Humira (NDCs starting with 00074) and Hyrimoz (NDCs starting with 61314) were removed from the Preferred Products across many indications.
Tremfya subcutaneous and Omvoh subcutaneous were added as Preferred Products for Ulcerative Colitis (and Tremfya subcutaneous clarified as the subcutaneous formulation for some indications).
Velsipity was added as a Preferred Product for Ulcerative Colitis and for other specified pathways (multiple selected revisions).
Cimzia was added to certain pediatric/JIA pathways and as counting toward preferred-product trials in select indications.

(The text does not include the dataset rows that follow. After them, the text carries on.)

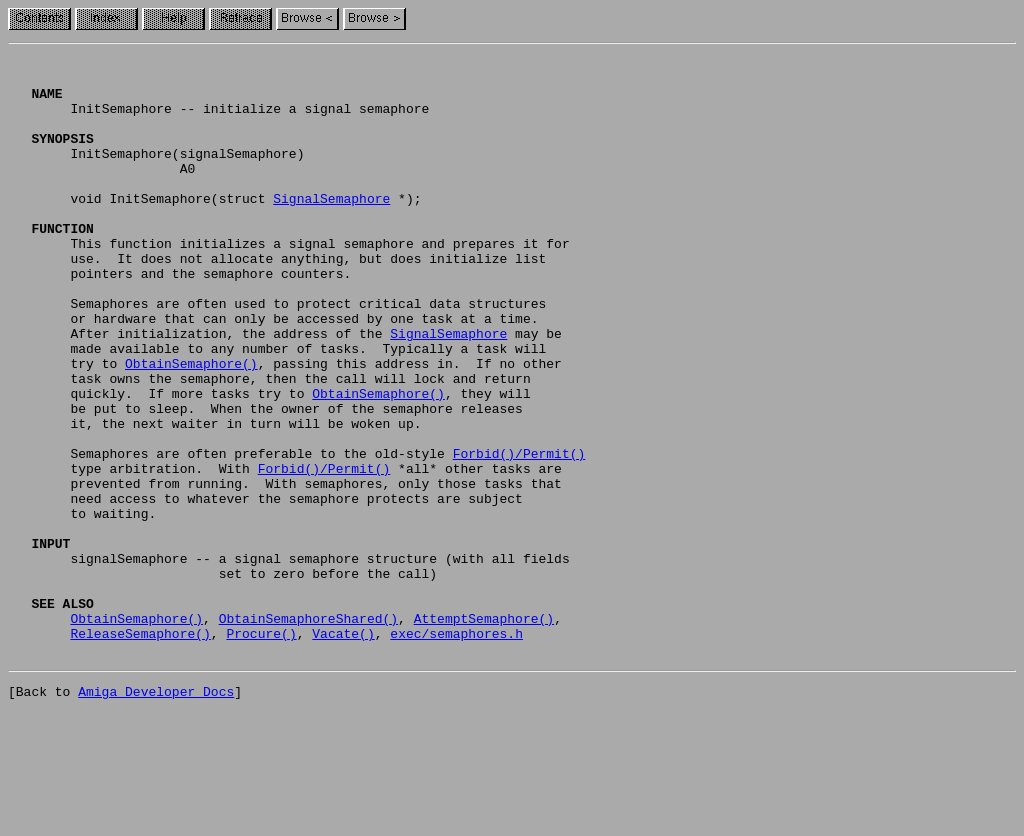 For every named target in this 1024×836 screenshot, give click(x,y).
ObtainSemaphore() (191, 426)
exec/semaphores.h (456, 750)
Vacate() (343, 750)
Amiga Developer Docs (156, 814)
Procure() (261, 750)
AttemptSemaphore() (484, 732)
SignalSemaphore (331, 228)
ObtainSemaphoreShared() (308, 732)
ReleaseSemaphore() (140, 750)
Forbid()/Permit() (519, 534) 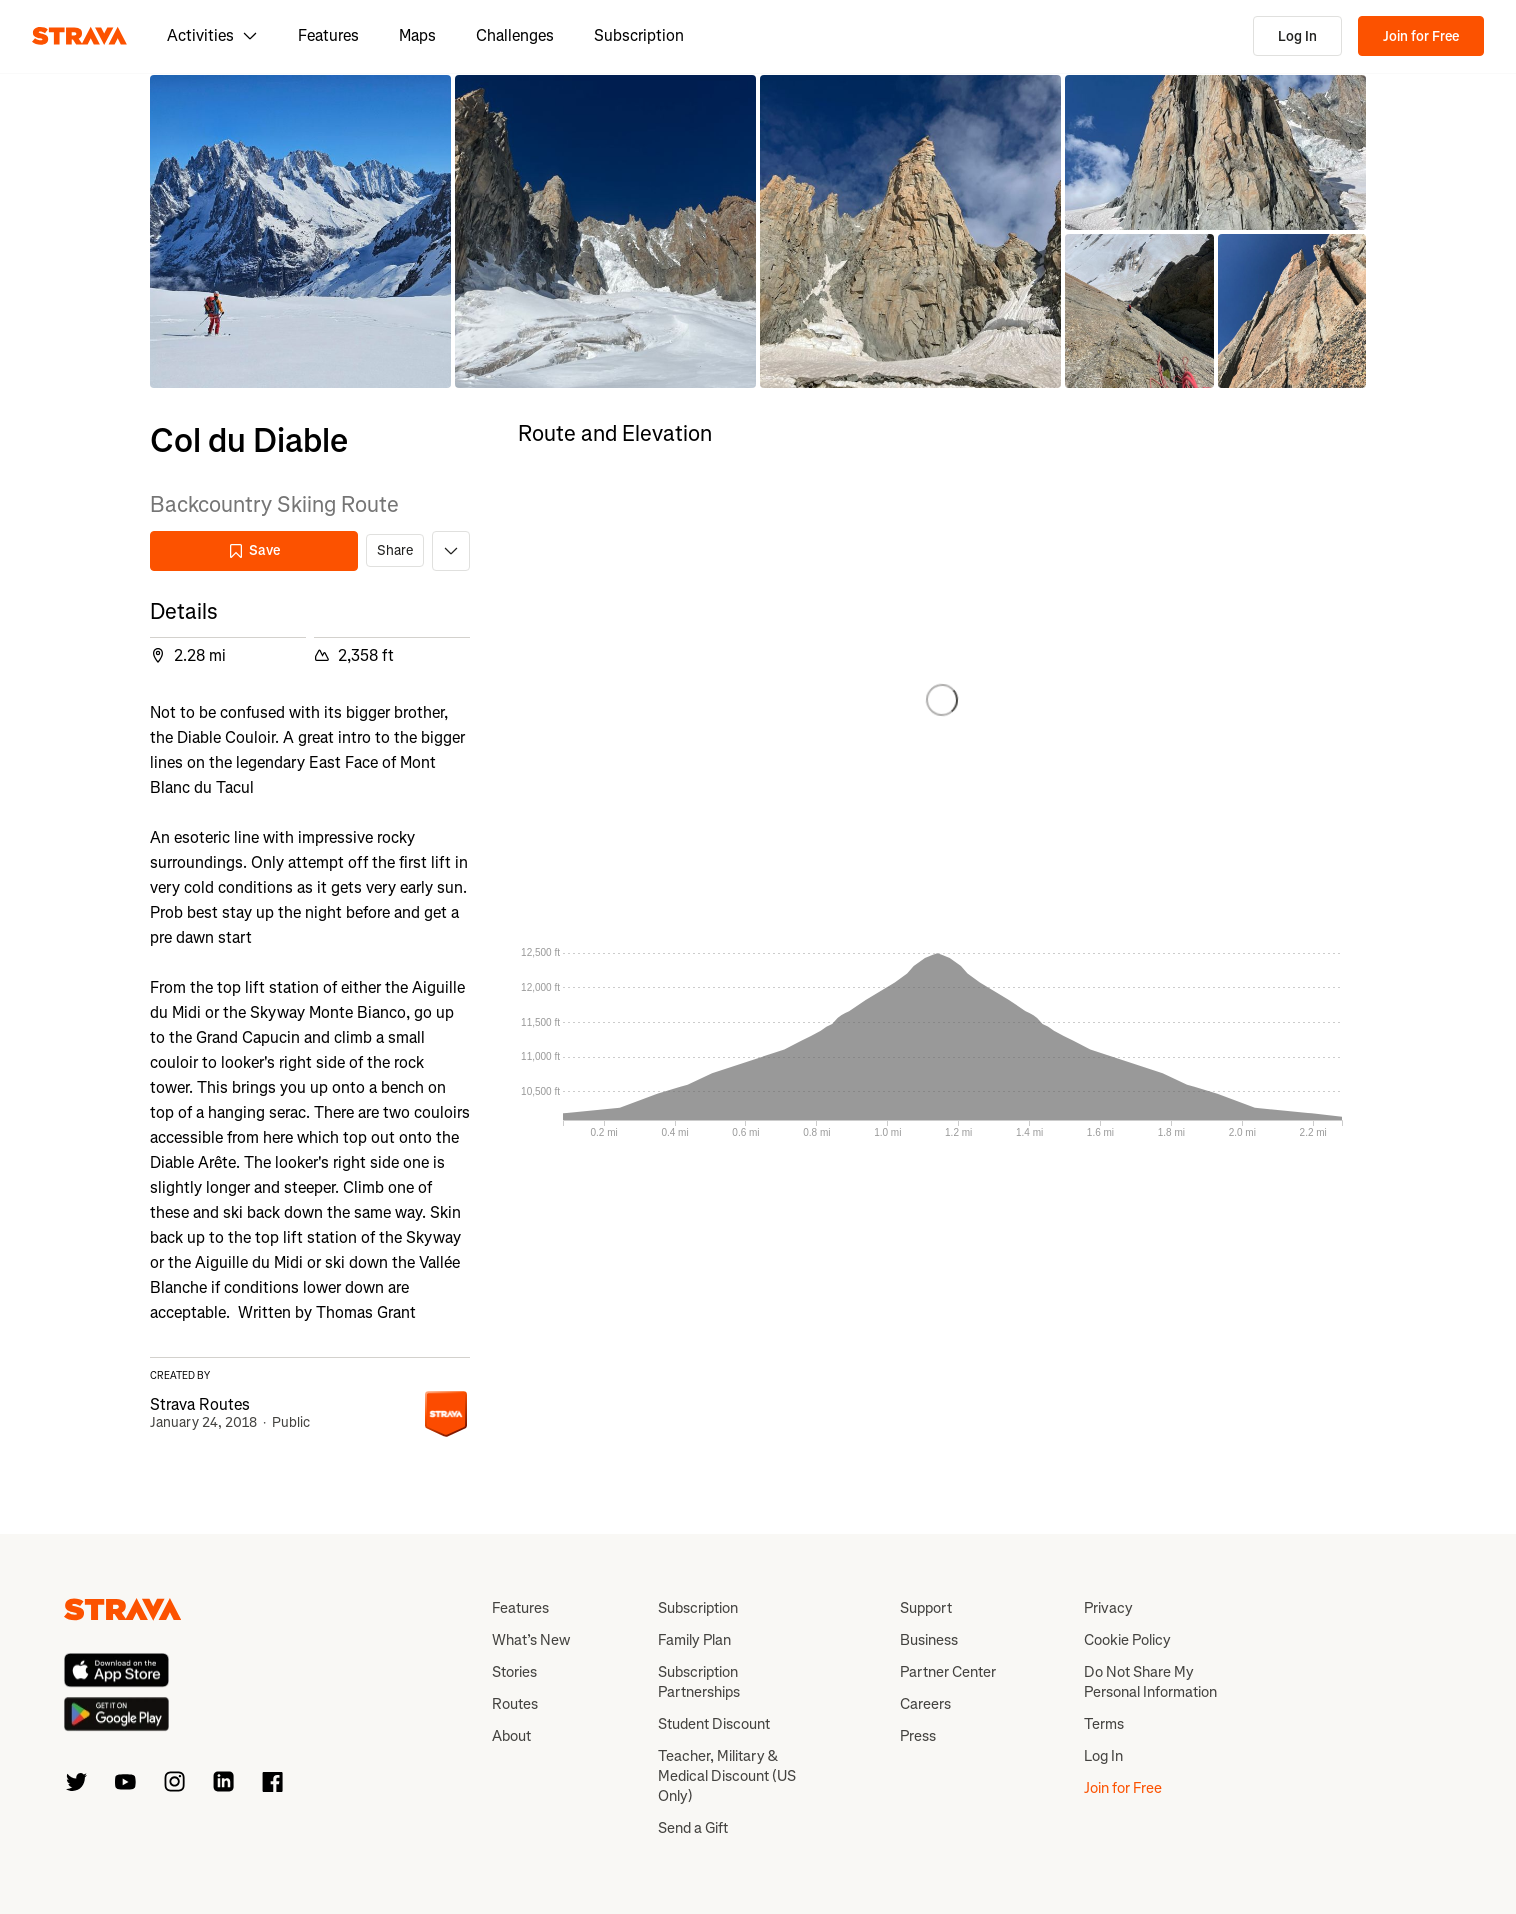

Preferred product lists were updated across multiple indications (e.g., removal/addition of Humira NDCs, Hyrimoz, addition of Tremfya SC/IV and Omvoh SC as Preferred products for Ulcerative Colitis and Crohn's Disease; addition of Velsipity as Preferred for Ulcerative Colitis).
Hidradenitis Suppurativa was added as a targeted indication and specific adalimumab biosimilars and Cosentyx SC were designated Preferred for HS.
Stelara subcutaneous was changed from a required prior trial reference to a more general 'ustekinumab subcutaneous product'; multiple ustekinumab products were added as Preferred or listed as examples.
For multiple indications, direction to a Step 1 Product was generalized from adalimumab specifically to 'one Step 1 Product'; previous trial of infliximab IV (Omvoh IV) and certain IV ustekinumab/skyrizi/tremfya also count.
Cyltezo was removed as a Preferred adalimumab product for rheumatology, dermatology, and gastroenterology indications; adalimumab-ryvk NDCs starting with 82009 specified as Preferred.